主人公を演じるジェームズ・マカヴォイを23変化とまではいきませんが、多重人格の役を演じるにあたっての奇妙さ・奇怪さ・居心地の悪さは素晴らしいです。マカヴォイ自体、イケメンとしての要素、ニヤついた笑顔のサイコ感、そして適度なヘタレ感、そしてふとする気持ち悪さ的確に多重人格の男の悲愴さを纏っていたのは圧巻です。

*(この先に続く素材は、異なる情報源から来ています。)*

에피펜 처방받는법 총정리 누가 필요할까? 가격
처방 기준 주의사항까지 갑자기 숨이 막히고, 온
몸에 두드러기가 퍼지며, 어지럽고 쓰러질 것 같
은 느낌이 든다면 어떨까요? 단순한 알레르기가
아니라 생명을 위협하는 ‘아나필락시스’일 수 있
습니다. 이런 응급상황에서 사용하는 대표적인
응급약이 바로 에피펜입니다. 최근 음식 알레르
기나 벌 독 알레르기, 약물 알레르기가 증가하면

多重人格においてそれが効果的に出るところは正直多くないです。あくまで女子高校生の脱出ゲームにおいての駆け引き要素に他なりません。スリリングが生む熱量において、”選ばれし”女子高校生のみその世界と対等に戦えるすべを持っていて、他2人は添え物としての意義を全うしています。セクションを経て存在が明らかになっていく24人格目の”ビースト”。多重人格者のラスボス的人格が生まれたら?というそこに危機感の焦点をおくわけでなく、シャマラン監督はこの”ビースト”に彼の想いをぶつけていきます。カウンセラーが中盤で話す、多重人格障害の患者が変化することで生じる”能力”への憧れと可能性。”ビースト”の設定が明らかになっていくなかで想起されるのはシャマランのフィルモグラフィの中で「アンブレイカブル」の主人公に他ならないと感じた瞬間に、今作が”夜明け”を生み出そうとするという圧倒的に滑稽で真面目な物語であることを確信しました。”幸福の等価交換”であり”強くなる理由”であり、”生き続けることの意味と代償と対価”が意味をもって作品のクライマックスを彩っていくことに心が震えて仕方なかったです。主人公とヒロインのクライマックスの対峙シーンは、ポスターに書かれた3人vs23人という愚かな宣伝文句を除去していくように、そして主人公のその後のあらゆる可能性に期待と憧れを抱きながら、ヒロインのエンディング後の世界を憂いながら、ラストシーンの真なる衝撃を迎えたあの心の震え方は筆舌尽くしがたいわけなのです。最大の多幸感の後に訪れる分裂したエンドロールの気持ち悪さも含め、イデアの館に戻ったシャマランの物語論者ろしての逆襲を楽しみに私は待つことを幸福に思います。